# Exercise instructions
In the records below, the relevant part opens with the line containing "Privatsphäre und Datenschutz" and closes with the line containing "Club Excellence"; print that part exactly and only, without its pictures.

Stored items:
+---+
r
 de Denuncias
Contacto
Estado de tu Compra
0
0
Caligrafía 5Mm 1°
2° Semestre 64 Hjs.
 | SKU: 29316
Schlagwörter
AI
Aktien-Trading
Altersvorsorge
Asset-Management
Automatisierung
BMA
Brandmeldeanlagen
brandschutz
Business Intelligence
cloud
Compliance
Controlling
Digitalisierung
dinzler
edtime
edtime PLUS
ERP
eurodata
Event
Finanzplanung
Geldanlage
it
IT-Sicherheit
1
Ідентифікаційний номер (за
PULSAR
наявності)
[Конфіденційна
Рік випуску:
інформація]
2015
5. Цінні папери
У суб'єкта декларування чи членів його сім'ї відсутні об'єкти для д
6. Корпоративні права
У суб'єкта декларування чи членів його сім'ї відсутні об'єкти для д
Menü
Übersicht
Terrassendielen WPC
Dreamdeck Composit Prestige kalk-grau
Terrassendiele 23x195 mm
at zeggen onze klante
+---+
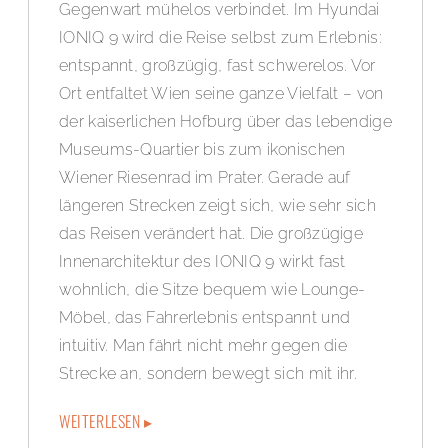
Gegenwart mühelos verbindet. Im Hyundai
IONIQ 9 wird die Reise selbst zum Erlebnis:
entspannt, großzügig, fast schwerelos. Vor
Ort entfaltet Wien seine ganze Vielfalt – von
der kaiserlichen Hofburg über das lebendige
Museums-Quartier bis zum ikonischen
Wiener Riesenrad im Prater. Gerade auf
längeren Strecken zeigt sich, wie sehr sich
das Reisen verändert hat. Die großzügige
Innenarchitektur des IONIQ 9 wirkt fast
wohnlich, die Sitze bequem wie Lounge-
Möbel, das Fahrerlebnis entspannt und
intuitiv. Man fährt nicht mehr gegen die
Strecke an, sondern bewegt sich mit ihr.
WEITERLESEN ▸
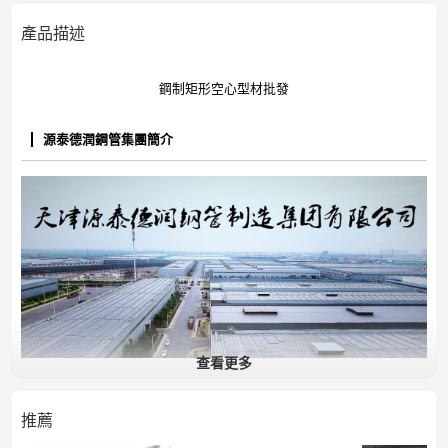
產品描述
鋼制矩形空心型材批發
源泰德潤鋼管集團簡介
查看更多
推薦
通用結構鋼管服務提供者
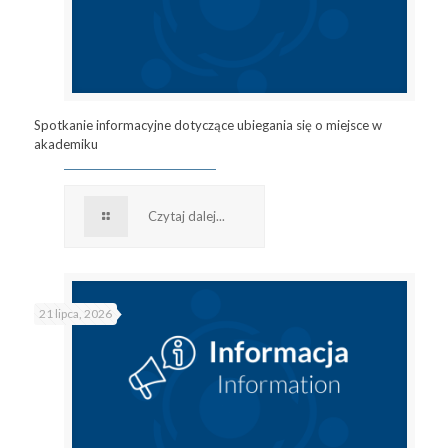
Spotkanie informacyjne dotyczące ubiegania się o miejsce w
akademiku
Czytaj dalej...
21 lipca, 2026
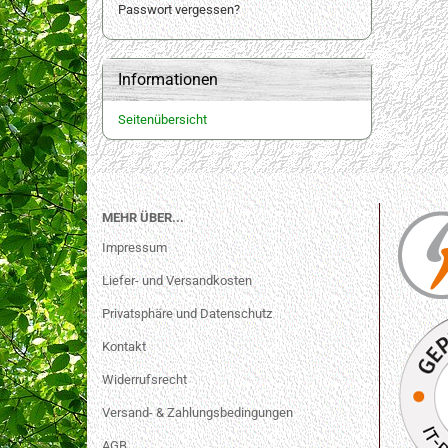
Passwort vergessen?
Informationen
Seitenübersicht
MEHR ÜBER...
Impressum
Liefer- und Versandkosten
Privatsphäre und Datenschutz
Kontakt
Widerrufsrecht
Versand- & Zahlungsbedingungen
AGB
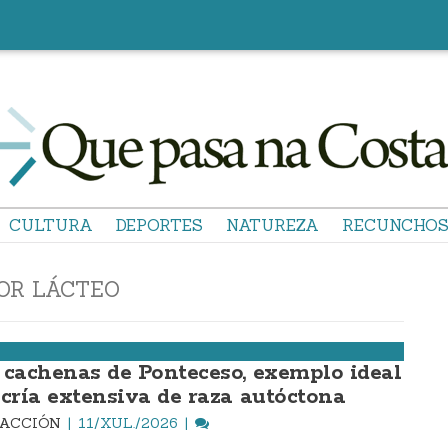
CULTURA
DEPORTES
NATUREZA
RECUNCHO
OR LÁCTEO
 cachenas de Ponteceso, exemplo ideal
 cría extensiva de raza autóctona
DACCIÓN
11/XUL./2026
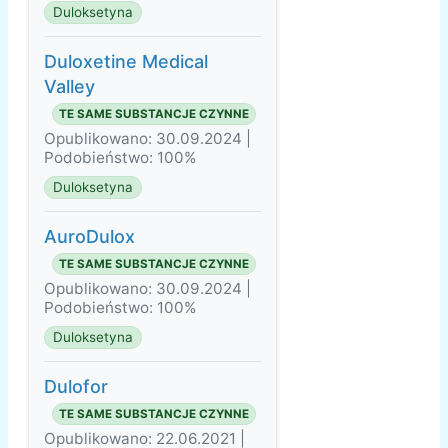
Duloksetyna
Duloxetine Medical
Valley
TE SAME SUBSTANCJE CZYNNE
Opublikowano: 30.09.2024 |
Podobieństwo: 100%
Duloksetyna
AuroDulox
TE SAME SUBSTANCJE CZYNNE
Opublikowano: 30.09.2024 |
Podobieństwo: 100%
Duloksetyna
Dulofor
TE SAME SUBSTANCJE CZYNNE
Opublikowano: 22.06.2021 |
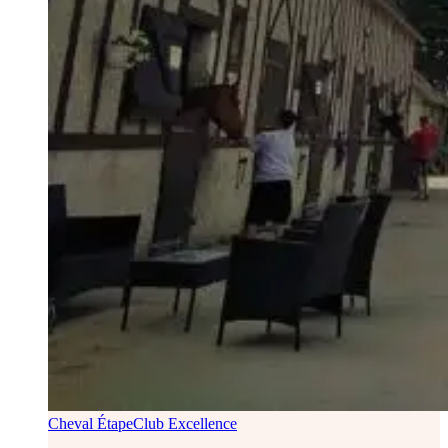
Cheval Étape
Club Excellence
+---+
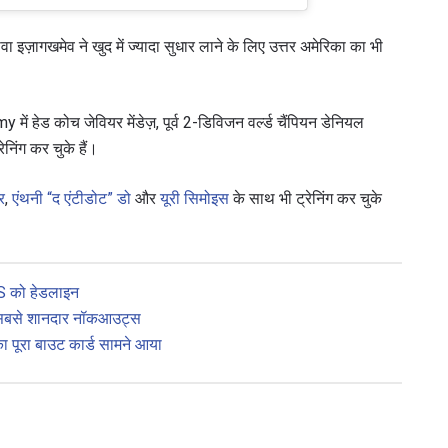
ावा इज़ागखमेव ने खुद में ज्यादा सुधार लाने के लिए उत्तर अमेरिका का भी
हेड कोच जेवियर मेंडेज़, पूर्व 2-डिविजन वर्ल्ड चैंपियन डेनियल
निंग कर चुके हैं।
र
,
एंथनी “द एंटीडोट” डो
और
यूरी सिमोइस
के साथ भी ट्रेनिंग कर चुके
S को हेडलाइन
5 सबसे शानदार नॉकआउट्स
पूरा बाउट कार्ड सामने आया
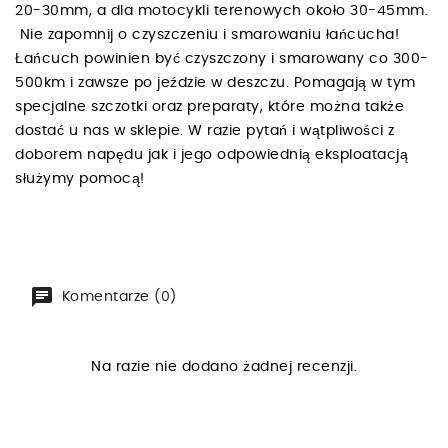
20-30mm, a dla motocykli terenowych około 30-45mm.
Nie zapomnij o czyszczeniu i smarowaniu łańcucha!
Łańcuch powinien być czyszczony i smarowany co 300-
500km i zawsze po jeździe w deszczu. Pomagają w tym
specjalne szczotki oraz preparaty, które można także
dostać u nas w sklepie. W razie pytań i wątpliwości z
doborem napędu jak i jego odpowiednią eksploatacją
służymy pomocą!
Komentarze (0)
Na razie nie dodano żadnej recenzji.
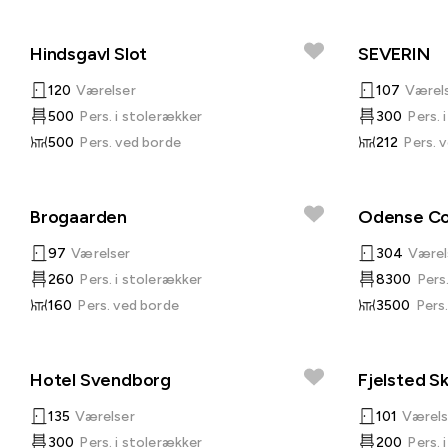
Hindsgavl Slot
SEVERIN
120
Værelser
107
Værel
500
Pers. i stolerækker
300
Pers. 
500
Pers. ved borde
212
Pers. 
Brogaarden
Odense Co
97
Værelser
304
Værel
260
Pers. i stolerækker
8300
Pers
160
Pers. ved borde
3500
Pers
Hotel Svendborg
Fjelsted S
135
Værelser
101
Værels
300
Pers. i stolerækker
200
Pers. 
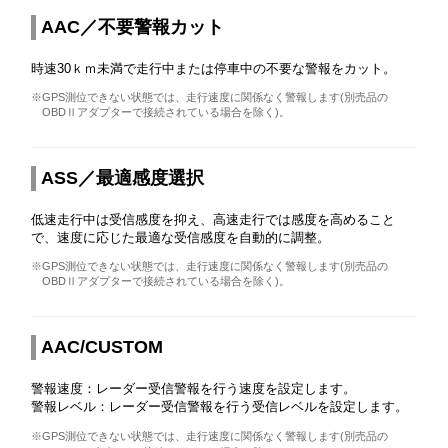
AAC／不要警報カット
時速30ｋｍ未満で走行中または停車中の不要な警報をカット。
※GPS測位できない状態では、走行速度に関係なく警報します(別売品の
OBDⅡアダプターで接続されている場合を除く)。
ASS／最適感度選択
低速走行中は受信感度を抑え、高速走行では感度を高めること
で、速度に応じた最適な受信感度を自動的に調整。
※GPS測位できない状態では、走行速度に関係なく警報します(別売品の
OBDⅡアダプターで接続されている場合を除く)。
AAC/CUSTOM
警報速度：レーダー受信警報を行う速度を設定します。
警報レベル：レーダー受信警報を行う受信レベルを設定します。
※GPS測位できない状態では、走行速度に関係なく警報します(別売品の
+---+
# Exercise solution
Privatsphäre und Datenschutz
Kontakt
Widerrufsrecht
Versand- & Zahlungsbedingungen
AGB
CULTURA
DEPORTES
NATUREZA
RECUNCHO
OR LÁCTEO
 cachenas de Ponteceso, exemplo ideal
 cría extensiva de raza autóctona
DACCIÓN
11/XUL./2026
Duloksetyna
Duloxetine Medical
Valley
TE SAME SUBSTANCJE CZYNNE
Opublikowano: 30.09.2024 |
Podobieństwo: 100%
Duloksetyna
AuroDulox
TE SAME SUBSTANCJE CZYNNE
Opublikowano: 30.09.2024 |
Podobieństwo: 100%
Duloksetyna
Dulofor
TE SAME SUBSTANCJE CZYNNE
Opublikowano: 22.06.2021 |
Cheval Étape
Club Excellence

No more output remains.